Mon regard suivait avec une étrange fascination le mouvement de mes doigts qui s’entremêlaient autour de la lanière de mon sac. Je n’attendais pas une effusion d’amour, je n’attendais même pas un semblant de compréhension. Une explication. Un regard. C’était tout ce que je demandais. Qu’il me dise pourquoi, bon sang, pourquoi il se bornait à rester alors que tout au fond de moi, je sentais que j’agissais inconsciemment dans le but qu’il me haïsse.

Je désespérais d’entendre le son de sa voix, ne serait-ce qu’un mot, un ordre de m’en aller. Un cri, peut-être. Tout mais pas ce silence. Comme s’il m’avait entendue, il a enfin ouvert la bouche, m’envoyant son dédain au visage. Ma gorge s’est nouée et j’ai enfoui mon visage dans mes mains, ravalant mes larmes et les gardant pour plus tard. M’enfermer aux toilettes pour pleurer après m’être retenue pendant des heures était devenu partie intégrante de mon quotidien depuis que j’avais rencontré Dean. Même avant Haylee, avant que je commence à me battre pour faire grandir ma fille dans un environnement sain et dénué de toute violence. Et durant tous ces jours où je m’occupais des côtes cassées, des épaules déboîtées, des plaies à tout va. Quand le monde autour de moi n’était qu’effervescence de la victoire et que j’étais incapable de partager cela, que tout ce que je voyais n’était qu’un Dean ensanglanté à l’intérieur de cette cage. J’étais toujours restée, je l’avais toujours soutenu. J’ai toujours ravalé ces larmes coincées au fond de ma gorge jusqu’à ce que je sois assez seule pour tout lâcher sans crainte. J’ai cru à tort que tomber enceinte éloignerait mon mari de tout cela. Bien évidemment, ça l’avait éloigné, mais pas des combats. De moi.

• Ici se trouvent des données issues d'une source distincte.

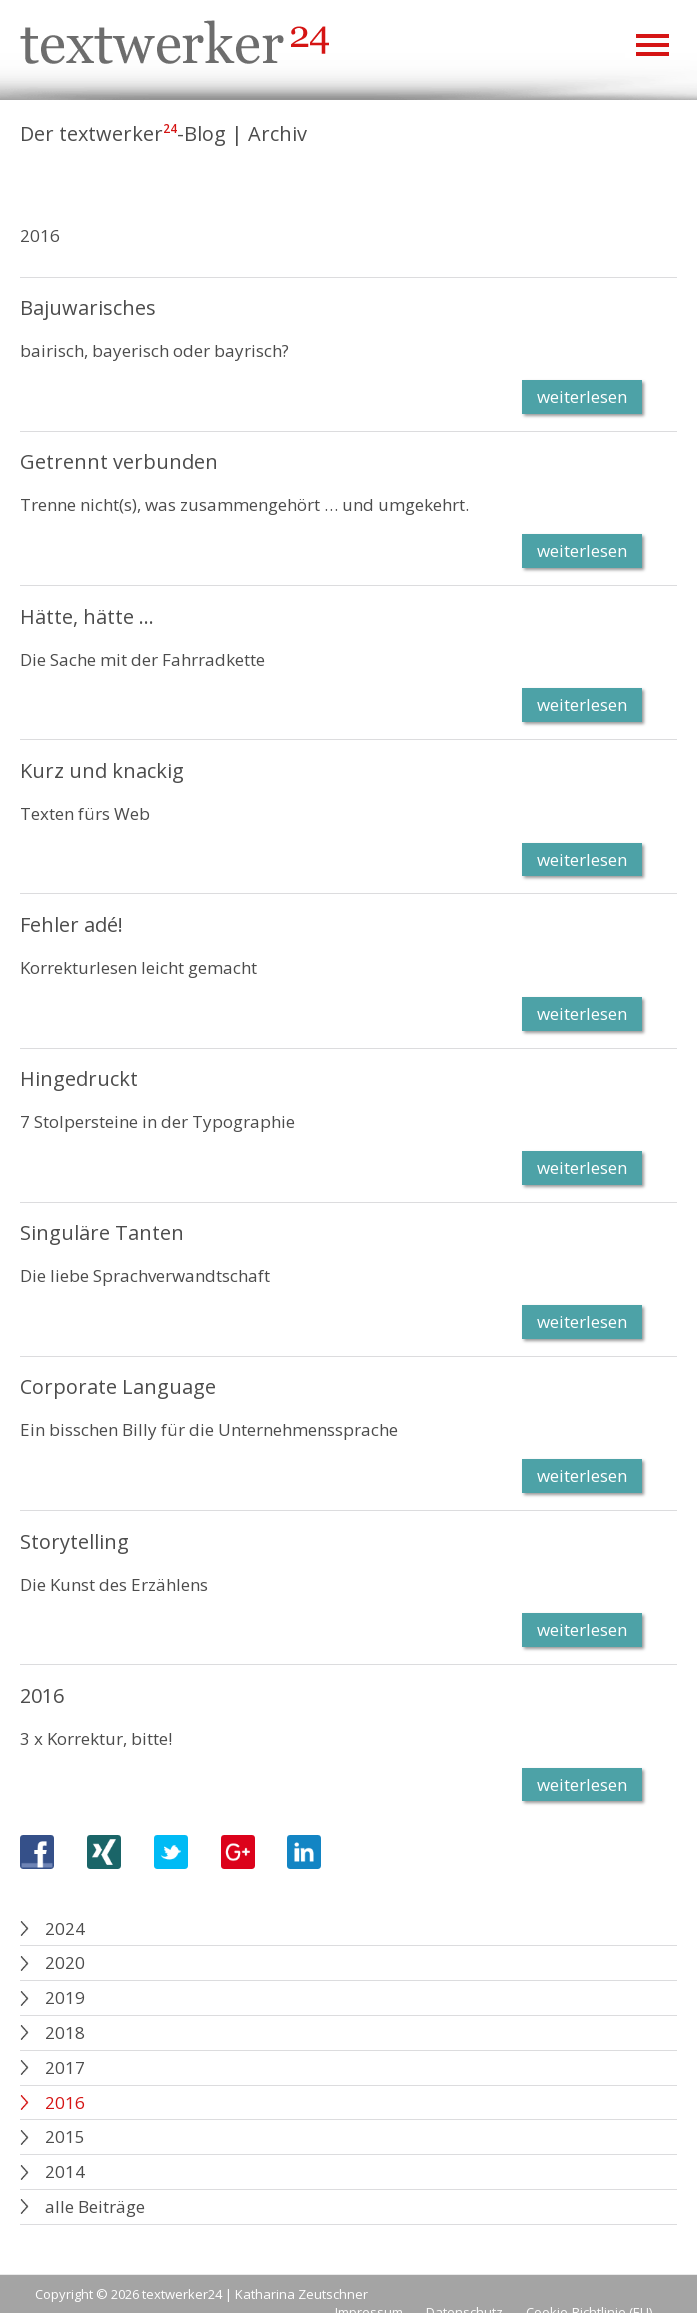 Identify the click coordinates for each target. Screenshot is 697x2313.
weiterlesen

- Je travaillais, je me suis justifiée dans un couinement.

Je me sentais obligée de me justifier sur mon absence tant le « père célibataire » résonnait dans ma tête. Je prenais cette remarque comme s’il me reprochait également d’avoir laissé mon enfant, ce soir.

Il s’est levé et je l’ai suivi des yeux sans bouger de ma place. Son regard a croisé le mien pour la première fois depuis… trois ou quatre jours, peut-être. À l’évocation de ma fille, j’ai lâché un drôle de soupir. Bien sûr qu’elle devait s’amuser chez son oncle ! Mais là n’était pas la question. Pour tout avouer, je n’avais même pas eu l’envie de lui faire un reproche, au départ. Le ton de ma voix s’était réglé seul.

Je me suis levée dans un bond, attrapant son poignet pour le forcer à me regarder dans les yeux. Je suis restée très calme. À vrai dire, je n’avais pas la force de m’énerver. Mais je ne voulais pas qu’il fuie, je refusais de le voir à nouveau tourner le dos.

- Tout ne t’est pas dû. Il ne s’agit pas d’être célibataire ou non, Dean, il s’agit d’être un père, un phare dans la vie de ta fille. Être son géniteur ne suffira pas pour qu’elle t’aime comme un enfant devrait aimer un parent ! Tu devrais pourtant le savoir plus que quiconque…


J’avais le nez à quelques millimètres du sien. Un simple murmure suffisait pour qu’il me comprenne. J’espérais qu’avoir une discussion sans cris serait possible, pour une fois.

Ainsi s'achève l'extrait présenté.